Back to Materialize

Utility for testing lower layers of the Materialize stack

src/lowertest/README.md

12311.5 KB
Original Source

Utility for testing lower layers of the Materialize stack

If you are reading this because you are encountering a compile-time error that looks something like:

   ::: <path_to_file>:<lineno>:1
   |
<lineno> | pub <struct or enum> <Type> {
   | ------------------- variant or associated item `add_to_reflected_type_info` not found here
   |
   = help: items from traits can only be used if the trait is implemented and in scope
   = note: the following trait defines an item `add_to_reflected_type_info`, perhaps you need to implement it:
           candidate #1: `MzReflect`
= note: this error originates in the derive macro `MzReflect` (in Nightly builds, run with -Z macro-backtrace for more info)

go here.

Purpose

If you want to run tests on something like MirRelationExpr, specifying it in Rust is not only onerous but makes the tests hard to read.
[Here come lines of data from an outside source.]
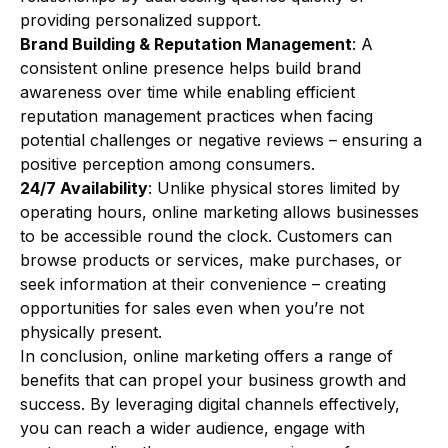
providing personalized support.
Brand Building & Reputation Management
: A
consistent online presence helps build brand
awareness over time while enabling efficient
reputation management practices when facing
potential challenges or negative reviews – ensuring a
positive perception among consumers.
24/7 Availability
: Unlike physical stores limited by
operating hours, online marketing allows businesses
to be accessible round the clock. Customers can
browse products or services, make purchases, or
seek information at their convenience – creating
opportunities for sales even when you’re not
physically present.
In conclusion, online marketing offers a range of
benefits that can propel your business growth and
success. By leveraging digital channels effectively,
you can reach a wider audience, engage with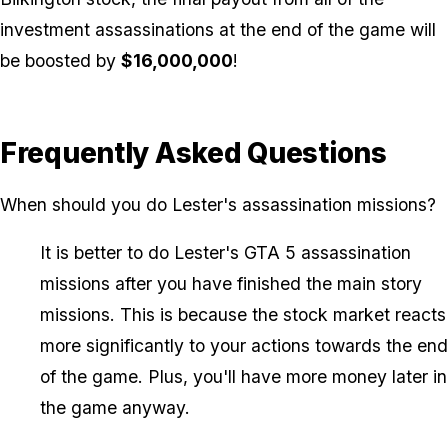
investment assassinations at the end of the game will
be boosted by
$16,000,000
!
Frequently Asked Questions
When should you do Lester's assassination missions?
It is better to do Lester's GTA 5 assassination
missions after you have finished the main story
missions. This is because the stock market reacts
more significantly to your actions towards the end
of the game. Plus, you'll have more money later in
the game anyway.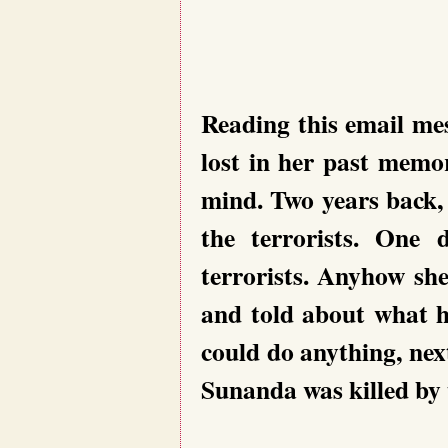
Reading this email me
lost in her past memo
mind. Two years back
the terrorists. One
terrorists. Anyhow sh
and told about what h
could do anything, ne
Sunanda was killed by t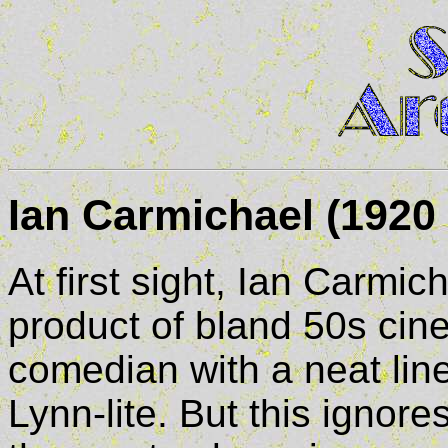
Ian Carmichael (1920 
At first sight, Ian Carmich
product of bland 50s cin
comedian with a neat line 
Lynn-lite. But this ignor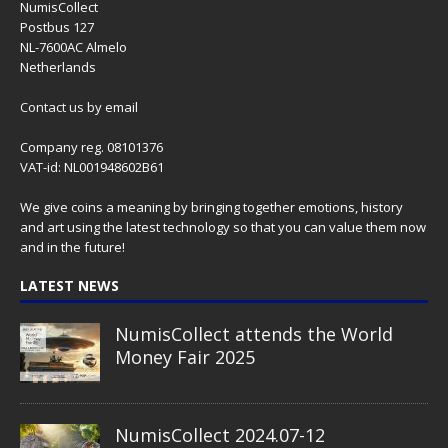
NumisCollect
Postbus 127
NL-7600AC Almelo
Netherlands
Contact us
by email
Company reg. 08101376
VAT-id: NL001948602B61
We give coins a meaning by bringing together emotions, history
and art using the latest technology so that you can value them now
and in the future!
LATEST NEWS
NumisCollect attends the World
Money Fair 2025
NumisCollect 2024.07-12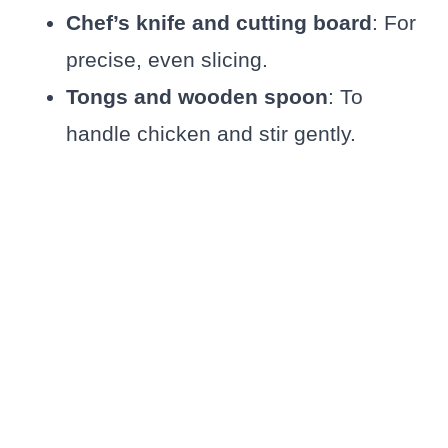
Chef’s knife and cutting board
: For
precise, even slicing.
Tongs and wooden spoon
: To
handle chicken and stir gently.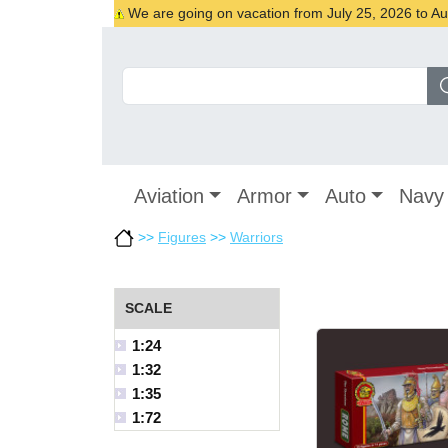
We are going on vacation from July 25, 2026 to Augu
Aviation
Armor
Auto
Navy
>>
Figures
>>
Warriors
SCALE
1:24
1:32
1:35
1:72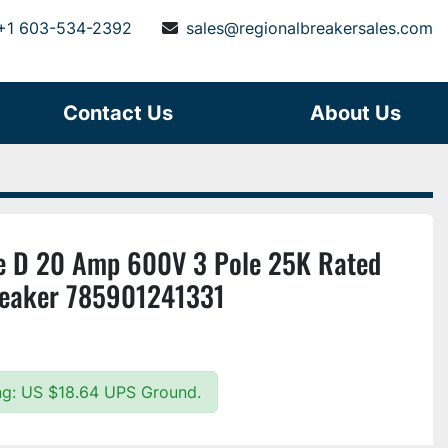
+1 603-534-2392
sales@regionalbreakersales.com
Contact Us
About Us
 D 20 Amp 600V 3 Pole 25K Rated
Breaker 785901241331
ing: US $18.64 UPS Ground.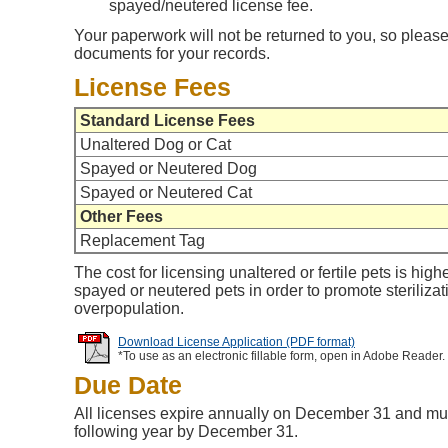
spayed/neutered license fee.
Your paperwork will not be returned to you, so please
documents for your records.
License Fees
Standard License Fees
Unaltered Dog or Cat
Spayed or Neutered Dog
Spayed or Neutered Cat
Other Fees
Replacement Tag
The cost for licensing unaltered or fertile pets is high
spayed or neutered pets in order to promote steriliza
overpopulation.
Download License Application (PDF format)
*To use as an electronic fillable form, open in Adobe Reader.
Due Date
All licenses expire annually on December 31 and mu
following year by December 31.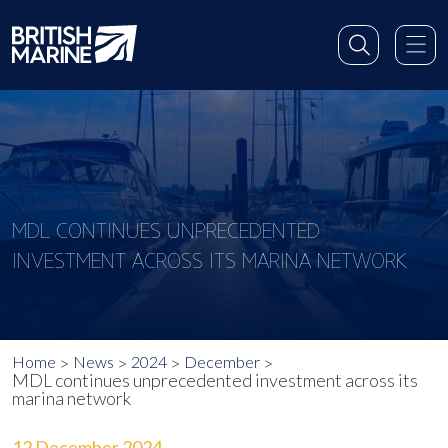
MDL CONTINUES UNPRECEDENTED
INVESTMENT ACROSS ITS MARINA NETWORK
Home
News
2024
December
MDL continues unprecedented investment across its
marina network
12 December 2024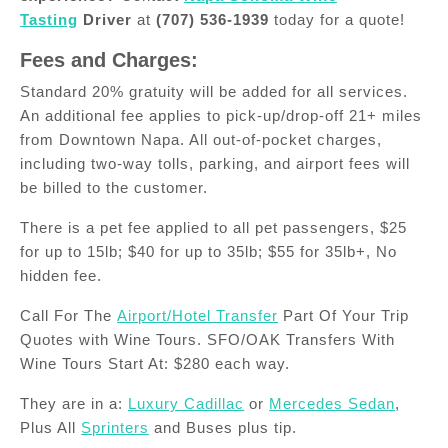
Tasting
Driver
at
(707) 536-1939
today for a quote!
Fees and Charges:
Standard 20% gratuity will be added for all services.
An additional fee applies to pick-up/drop-off 21+ miles
from Downtown Napa. All out-of-pocket charges,
including two-way tolls, parking, and airport fees will
be billed to the customer.
There is a pet fee applied to all pet passengers, $25
for up to 15lb; $40 for up to 35lb; $55 for 35lb+, No
hidden fee.
Call For The
Airport/Hotel Transfer
Part Of Your Trip
Quotes with Wine Tours. SFO/OAK Transfers With
Wine Tours Start At: $280 each way.
They are in a:
Luxury Cadillac
or
Mercedes Sedan
,
Plus All
Sprinters
and Buses plus tip.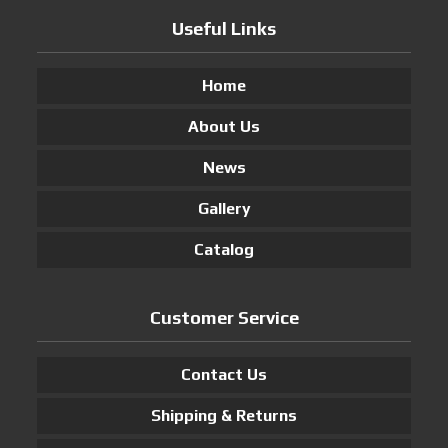
Useful Links
Home
About Us
News
Gallery
Catalog
Customer Service
Contact Us
Shipping & Returns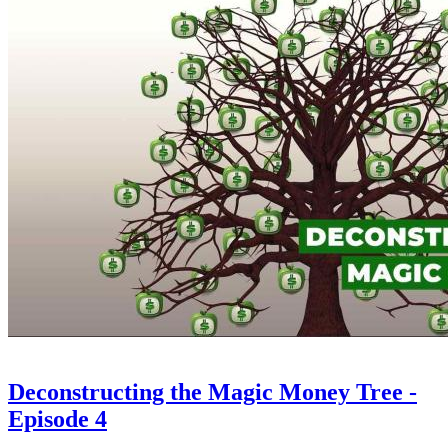
Deconstructing the Magic Money Tree -
Episode 4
This crate supports converting a specification written in a readable syntax (see Syntax) into a Rust object that way you can directly test the lower layers of the stack. It also supports converting the Rust object back into the readable syntax.

If your test involves multiple objects, you can still utilize this crate. Just make all the objects into fields of a single struct. For more information, see Test Design.

Syntax

Write:

  • an enum as (variant_in_snake_case field1 field2 .. fieldn) or (VariantInCamelCase field1 field2 .. fieldn).
  • a struct with arguments as (field1 field2 .. fieldn)
  • a struct with no arguments as the empty string.
  • a Vec as [elem1 elem2 .. elemn]
  • a tuple as [elem1 elem2 .. elemn]
  • None or null as null
  • true (resp. false) as true (resp. false)
  • a string as "something with quotations".
  • a numeric value like 1.1 or -1 as is.

You can put commas between fields and elements; they will essentially be treated as whitespace.

The syntax can be overridden and extended by creating an object that implements the trait TestDeserializationContext; see [#extending-the-syntax] for more details.

Shortcut for unit enum (resp. a struct with only one argument)

As a convenience, a unit enum (resp. a struct with only one argument) can alternatively be written as variant_in_snake_case (resp. field1).

In the case where there are nested single-argument structs, the type resolution system always tries to resolve your specification as an instance of the current type before trying to resolve the specification as the type of the single argument.

Suppose you had two structs:

struct InnerStruct {only_arg: Option<u32>}
struct OuterStruct {only_arg: Option<InnerStruct>}

and you were trying to create an instance of OuterStruct. Specifiying:

  • null or (null) result in an OuterStruct{only_arg: None}.
  • ((null)) results in an OuterStruct{only_arg: Some(InnerStruct{only_arg: None})}.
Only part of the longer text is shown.